▶ Exercise brief: Report every line of the records that contains the word "склад".

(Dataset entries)
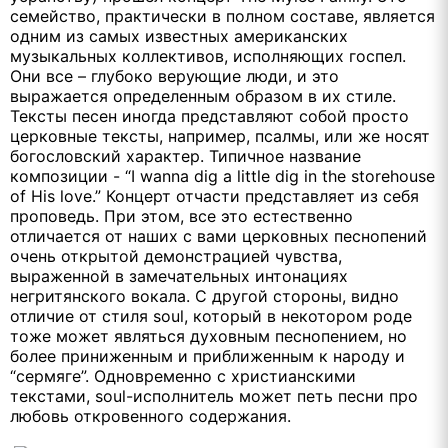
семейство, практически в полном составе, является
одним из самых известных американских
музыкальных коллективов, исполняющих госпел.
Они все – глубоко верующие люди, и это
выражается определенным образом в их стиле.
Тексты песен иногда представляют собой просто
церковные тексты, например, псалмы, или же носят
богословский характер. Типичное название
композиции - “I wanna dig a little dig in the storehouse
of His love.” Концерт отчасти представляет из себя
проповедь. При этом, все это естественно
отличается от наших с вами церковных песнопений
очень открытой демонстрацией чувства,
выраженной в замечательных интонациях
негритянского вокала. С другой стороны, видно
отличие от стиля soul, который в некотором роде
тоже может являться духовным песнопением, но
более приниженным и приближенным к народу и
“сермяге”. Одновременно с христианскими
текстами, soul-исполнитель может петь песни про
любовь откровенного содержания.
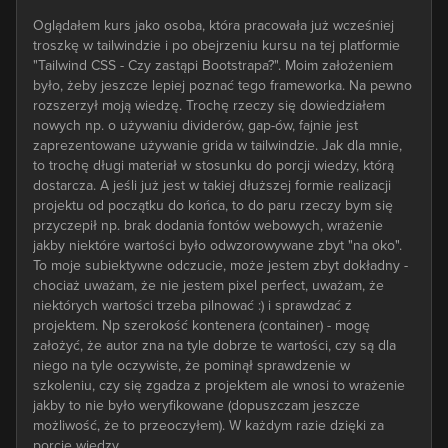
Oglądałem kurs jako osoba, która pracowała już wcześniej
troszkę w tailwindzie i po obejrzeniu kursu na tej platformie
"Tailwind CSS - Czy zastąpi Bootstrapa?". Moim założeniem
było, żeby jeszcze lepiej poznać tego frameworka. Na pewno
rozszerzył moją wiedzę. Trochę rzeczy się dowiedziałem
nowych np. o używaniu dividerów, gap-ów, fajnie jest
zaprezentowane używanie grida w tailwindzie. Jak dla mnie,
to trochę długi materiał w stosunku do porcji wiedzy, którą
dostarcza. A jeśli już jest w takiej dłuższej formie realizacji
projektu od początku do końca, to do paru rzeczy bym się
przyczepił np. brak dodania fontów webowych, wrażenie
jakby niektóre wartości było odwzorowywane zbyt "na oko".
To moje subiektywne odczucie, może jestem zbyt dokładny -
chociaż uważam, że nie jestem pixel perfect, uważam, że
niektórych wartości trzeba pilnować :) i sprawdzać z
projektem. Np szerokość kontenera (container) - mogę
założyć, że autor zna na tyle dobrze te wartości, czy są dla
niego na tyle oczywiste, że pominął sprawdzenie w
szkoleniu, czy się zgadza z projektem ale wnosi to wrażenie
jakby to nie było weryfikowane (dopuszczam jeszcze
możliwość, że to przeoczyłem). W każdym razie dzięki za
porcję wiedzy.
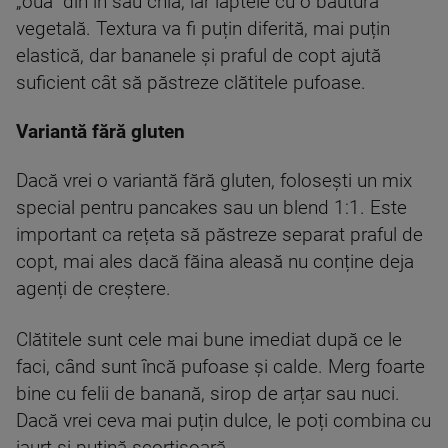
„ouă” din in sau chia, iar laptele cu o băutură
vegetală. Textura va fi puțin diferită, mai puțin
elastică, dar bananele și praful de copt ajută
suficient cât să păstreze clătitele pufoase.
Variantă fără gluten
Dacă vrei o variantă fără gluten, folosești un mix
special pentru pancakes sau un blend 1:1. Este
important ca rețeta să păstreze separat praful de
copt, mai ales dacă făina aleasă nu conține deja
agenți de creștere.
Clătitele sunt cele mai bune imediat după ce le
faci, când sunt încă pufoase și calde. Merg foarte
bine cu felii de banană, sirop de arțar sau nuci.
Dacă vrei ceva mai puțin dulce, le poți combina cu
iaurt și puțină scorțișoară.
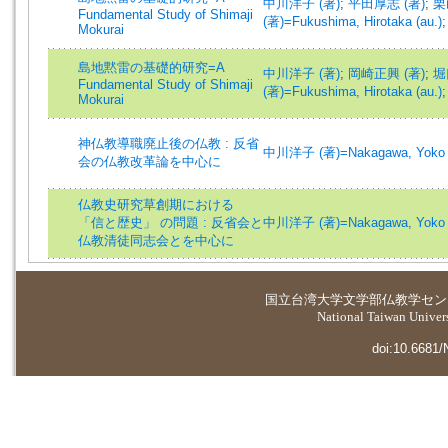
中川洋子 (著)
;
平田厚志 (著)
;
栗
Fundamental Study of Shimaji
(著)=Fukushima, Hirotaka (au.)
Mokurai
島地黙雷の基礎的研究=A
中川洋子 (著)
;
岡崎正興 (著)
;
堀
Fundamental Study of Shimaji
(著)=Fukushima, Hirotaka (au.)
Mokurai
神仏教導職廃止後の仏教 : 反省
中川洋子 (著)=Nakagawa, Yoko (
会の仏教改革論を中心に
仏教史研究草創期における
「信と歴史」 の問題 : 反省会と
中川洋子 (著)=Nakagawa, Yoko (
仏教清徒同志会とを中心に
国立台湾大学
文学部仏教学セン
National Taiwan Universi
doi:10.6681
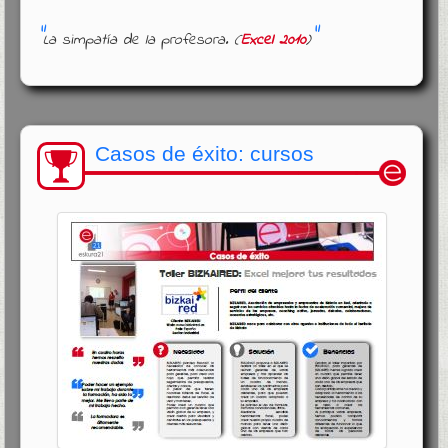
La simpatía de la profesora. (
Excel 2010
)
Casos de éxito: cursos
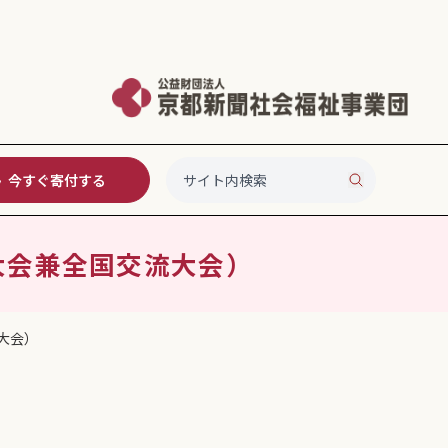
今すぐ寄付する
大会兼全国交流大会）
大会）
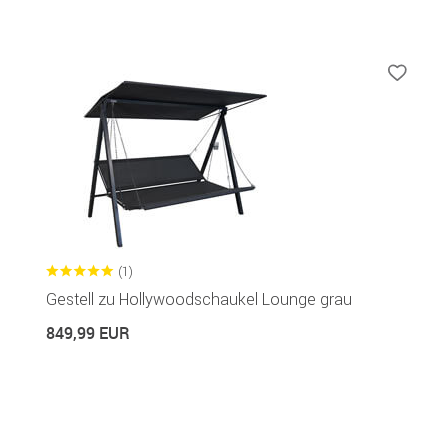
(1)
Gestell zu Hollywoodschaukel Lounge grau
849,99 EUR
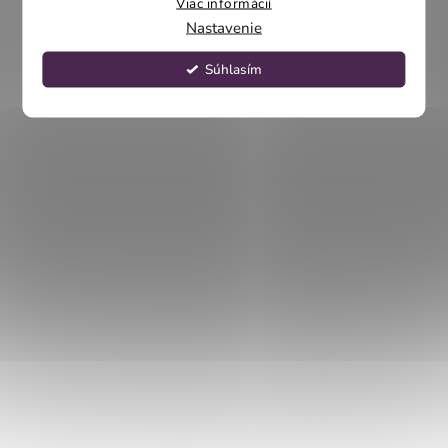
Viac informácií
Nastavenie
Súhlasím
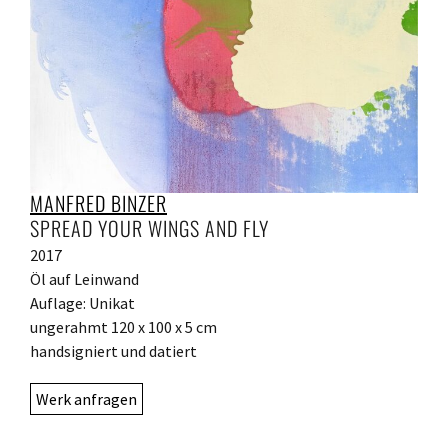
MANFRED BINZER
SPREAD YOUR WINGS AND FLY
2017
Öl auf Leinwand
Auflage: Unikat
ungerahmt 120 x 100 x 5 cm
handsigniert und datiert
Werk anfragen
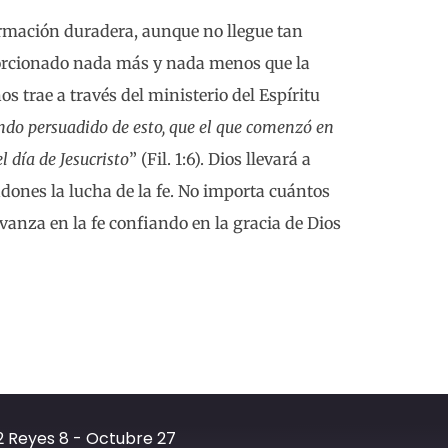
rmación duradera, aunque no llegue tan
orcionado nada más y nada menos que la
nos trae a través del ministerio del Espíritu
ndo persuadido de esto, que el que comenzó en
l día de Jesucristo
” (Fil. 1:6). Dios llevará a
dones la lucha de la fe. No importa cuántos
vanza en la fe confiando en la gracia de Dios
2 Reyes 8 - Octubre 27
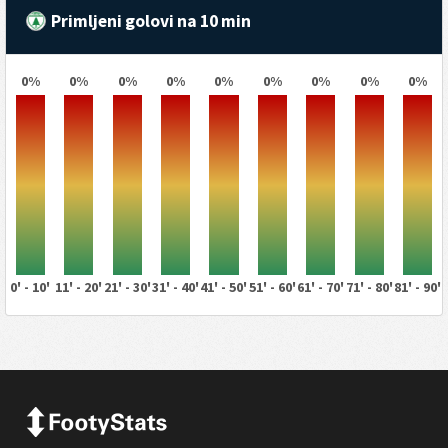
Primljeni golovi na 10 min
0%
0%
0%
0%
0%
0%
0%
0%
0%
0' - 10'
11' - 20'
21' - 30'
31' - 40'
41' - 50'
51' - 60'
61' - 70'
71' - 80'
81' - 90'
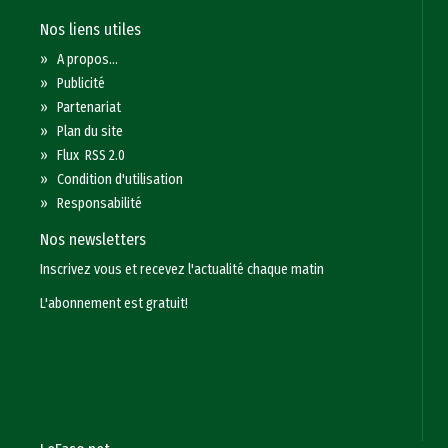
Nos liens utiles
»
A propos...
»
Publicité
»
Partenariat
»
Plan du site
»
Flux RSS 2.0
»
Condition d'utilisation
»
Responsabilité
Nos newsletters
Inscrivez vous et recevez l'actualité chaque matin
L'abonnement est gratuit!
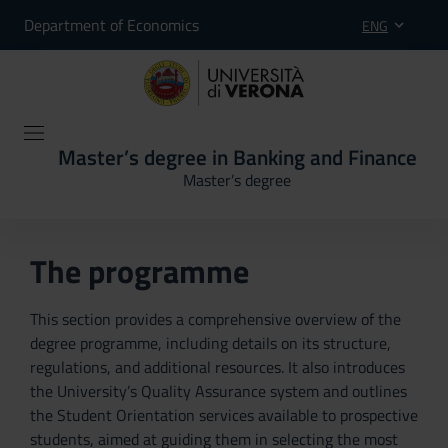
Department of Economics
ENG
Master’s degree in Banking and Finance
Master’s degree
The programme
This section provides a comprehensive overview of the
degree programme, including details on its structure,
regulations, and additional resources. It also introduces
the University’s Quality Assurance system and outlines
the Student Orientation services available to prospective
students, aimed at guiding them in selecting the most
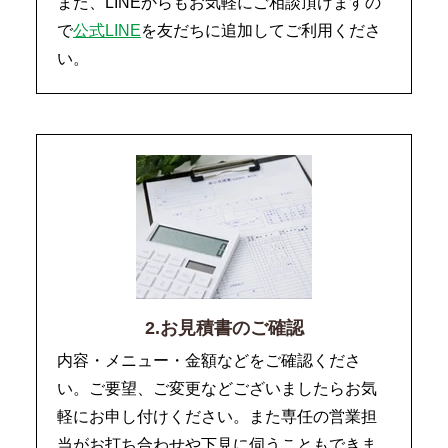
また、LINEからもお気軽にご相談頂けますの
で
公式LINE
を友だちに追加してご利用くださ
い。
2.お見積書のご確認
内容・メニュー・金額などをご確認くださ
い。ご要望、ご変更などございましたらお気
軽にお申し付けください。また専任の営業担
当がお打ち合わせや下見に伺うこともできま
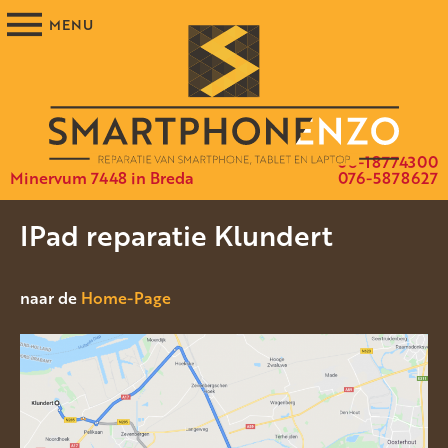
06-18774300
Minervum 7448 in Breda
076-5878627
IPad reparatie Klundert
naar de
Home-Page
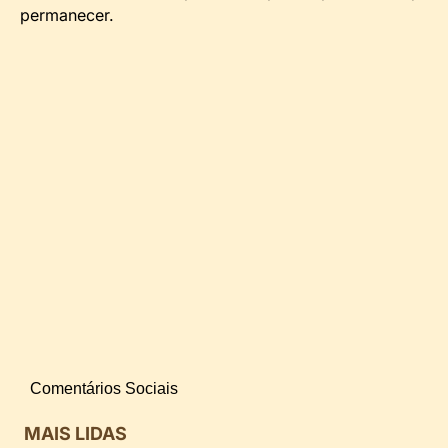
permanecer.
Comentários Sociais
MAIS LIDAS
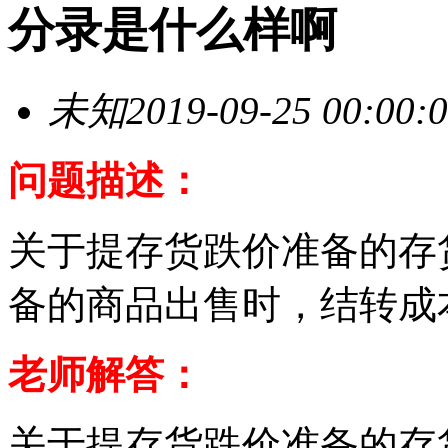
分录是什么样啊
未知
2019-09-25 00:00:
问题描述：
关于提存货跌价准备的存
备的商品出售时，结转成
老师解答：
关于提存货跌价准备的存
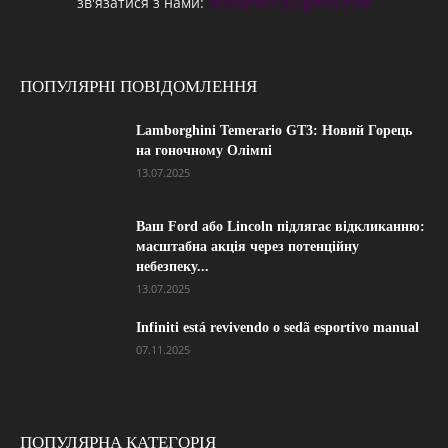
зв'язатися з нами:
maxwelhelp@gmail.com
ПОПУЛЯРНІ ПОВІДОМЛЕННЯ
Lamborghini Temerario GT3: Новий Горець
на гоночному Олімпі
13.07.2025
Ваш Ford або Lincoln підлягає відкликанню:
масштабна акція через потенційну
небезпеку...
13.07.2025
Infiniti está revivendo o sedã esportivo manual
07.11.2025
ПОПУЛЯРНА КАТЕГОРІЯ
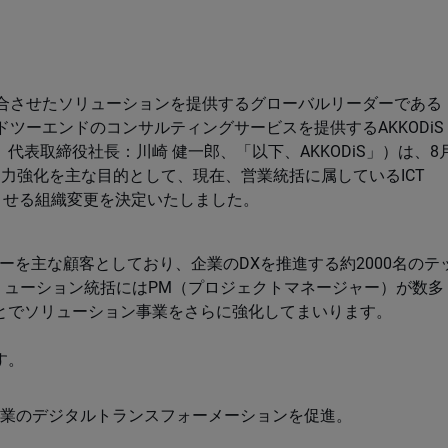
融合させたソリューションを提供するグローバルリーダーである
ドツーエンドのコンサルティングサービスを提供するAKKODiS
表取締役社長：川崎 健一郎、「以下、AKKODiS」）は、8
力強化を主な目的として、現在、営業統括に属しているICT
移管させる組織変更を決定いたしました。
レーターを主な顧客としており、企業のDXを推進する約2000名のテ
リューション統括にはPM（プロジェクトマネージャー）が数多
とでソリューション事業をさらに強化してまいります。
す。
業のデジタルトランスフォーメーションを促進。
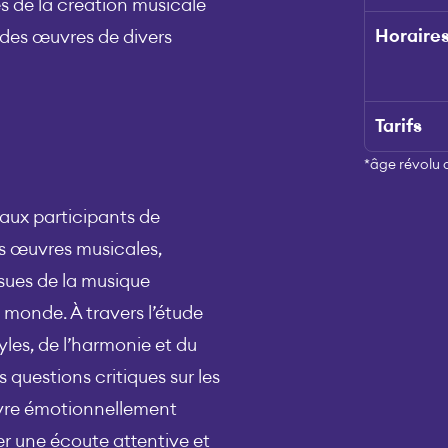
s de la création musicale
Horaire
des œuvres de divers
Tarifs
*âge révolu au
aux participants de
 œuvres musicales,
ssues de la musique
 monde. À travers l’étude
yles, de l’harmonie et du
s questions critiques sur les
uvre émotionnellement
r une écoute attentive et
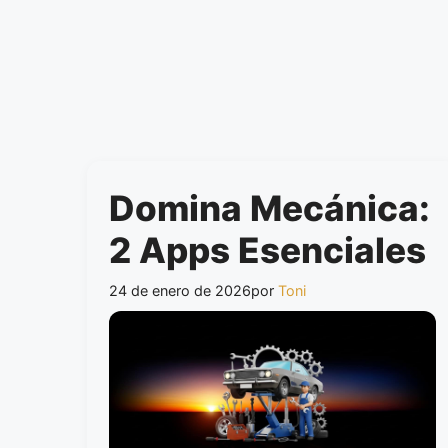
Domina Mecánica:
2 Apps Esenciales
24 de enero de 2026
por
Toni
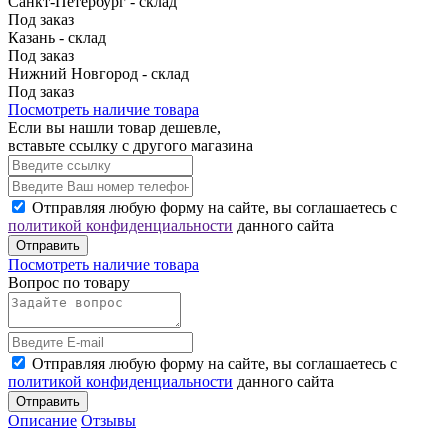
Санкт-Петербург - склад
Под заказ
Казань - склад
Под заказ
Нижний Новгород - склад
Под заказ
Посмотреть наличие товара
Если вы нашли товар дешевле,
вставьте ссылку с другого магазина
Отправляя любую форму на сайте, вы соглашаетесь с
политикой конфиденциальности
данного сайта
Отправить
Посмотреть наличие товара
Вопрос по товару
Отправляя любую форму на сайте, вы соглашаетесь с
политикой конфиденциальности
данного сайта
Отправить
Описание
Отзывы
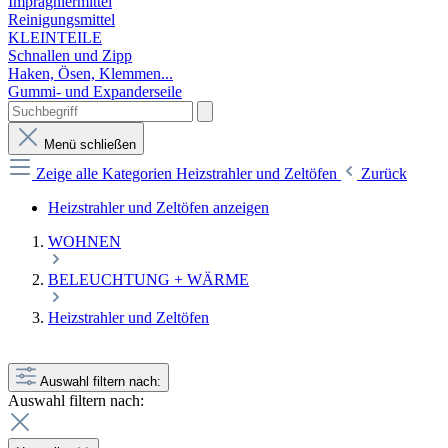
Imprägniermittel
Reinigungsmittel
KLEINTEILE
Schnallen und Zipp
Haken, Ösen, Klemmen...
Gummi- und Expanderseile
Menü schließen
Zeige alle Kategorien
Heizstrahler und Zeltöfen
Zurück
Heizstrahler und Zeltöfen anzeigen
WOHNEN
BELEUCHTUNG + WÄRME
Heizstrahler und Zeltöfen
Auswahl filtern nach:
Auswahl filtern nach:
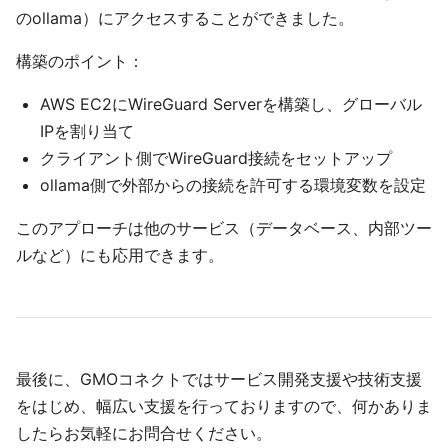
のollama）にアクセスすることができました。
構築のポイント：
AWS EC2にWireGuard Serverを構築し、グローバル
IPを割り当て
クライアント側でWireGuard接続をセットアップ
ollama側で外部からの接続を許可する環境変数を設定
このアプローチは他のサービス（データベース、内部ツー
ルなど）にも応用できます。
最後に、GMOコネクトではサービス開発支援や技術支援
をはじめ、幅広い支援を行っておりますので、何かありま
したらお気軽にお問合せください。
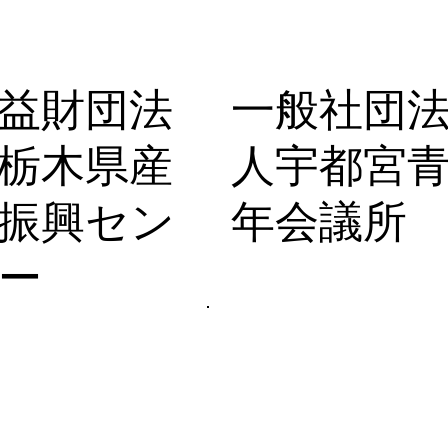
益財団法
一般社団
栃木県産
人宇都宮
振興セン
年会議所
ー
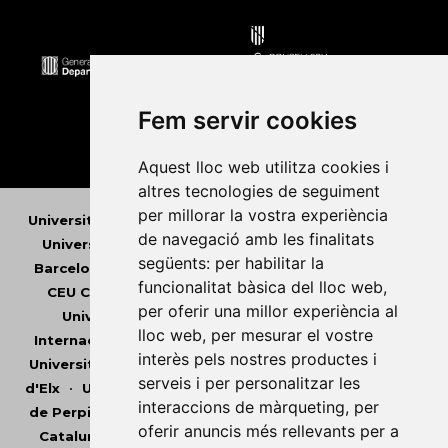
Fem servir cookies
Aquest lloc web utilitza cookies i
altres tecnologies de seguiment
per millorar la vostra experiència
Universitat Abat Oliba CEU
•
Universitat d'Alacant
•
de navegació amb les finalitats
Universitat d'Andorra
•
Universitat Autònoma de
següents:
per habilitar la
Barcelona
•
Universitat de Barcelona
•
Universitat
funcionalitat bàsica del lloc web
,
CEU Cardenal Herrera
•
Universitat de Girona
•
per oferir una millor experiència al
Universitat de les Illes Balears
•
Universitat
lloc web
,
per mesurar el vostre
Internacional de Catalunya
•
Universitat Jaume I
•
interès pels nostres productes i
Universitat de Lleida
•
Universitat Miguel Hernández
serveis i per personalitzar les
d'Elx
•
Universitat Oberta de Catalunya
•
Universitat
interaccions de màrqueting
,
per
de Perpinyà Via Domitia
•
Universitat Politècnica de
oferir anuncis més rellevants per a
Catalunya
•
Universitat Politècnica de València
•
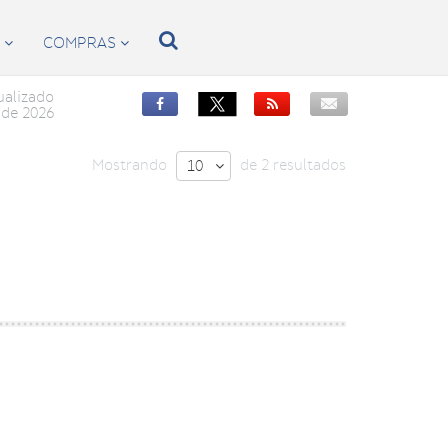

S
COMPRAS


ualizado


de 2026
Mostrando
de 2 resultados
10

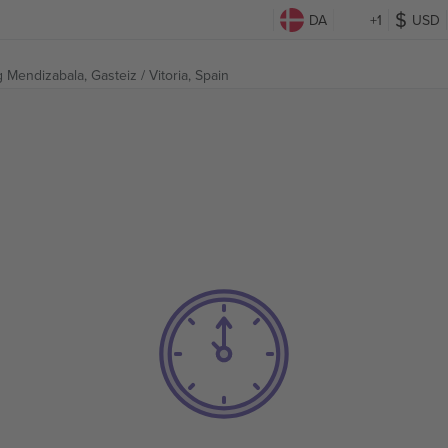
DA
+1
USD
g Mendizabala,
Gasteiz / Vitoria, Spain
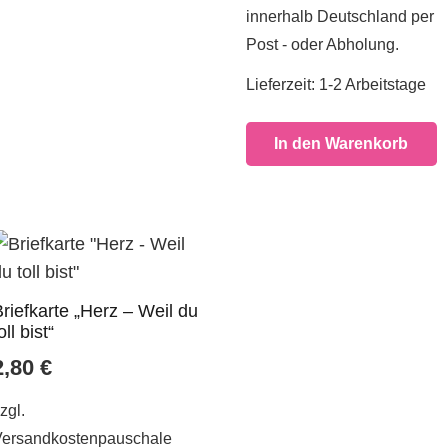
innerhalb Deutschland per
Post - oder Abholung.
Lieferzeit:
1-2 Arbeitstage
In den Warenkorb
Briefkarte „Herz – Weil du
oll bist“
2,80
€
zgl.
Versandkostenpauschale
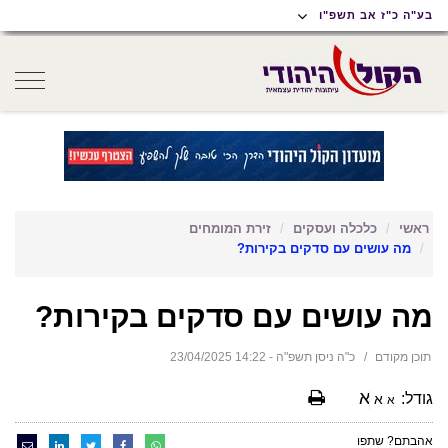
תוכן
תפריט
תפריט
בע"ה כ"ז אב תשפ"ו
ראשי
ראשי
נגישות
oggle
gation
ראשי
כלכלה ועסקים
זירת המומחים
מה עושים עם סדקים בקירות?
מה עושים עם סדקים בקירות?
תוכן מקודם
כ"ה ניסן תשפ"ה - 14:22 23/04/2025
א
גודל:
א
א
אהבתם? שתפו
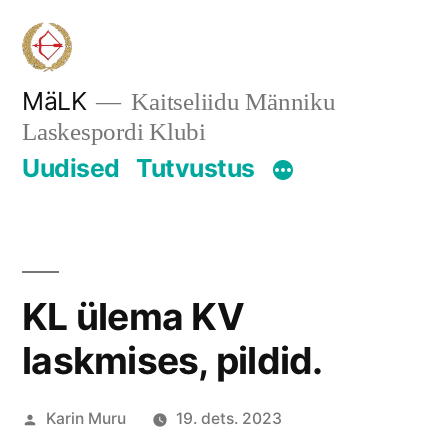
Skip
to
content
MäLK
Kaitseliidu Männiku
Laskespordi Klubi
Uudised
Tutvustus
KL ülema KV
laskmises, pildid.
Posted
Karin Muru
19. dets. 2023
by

▶ Exercise answer:
Санкт-Петербург - склад
Казань - склад
Нижний Новгород - склад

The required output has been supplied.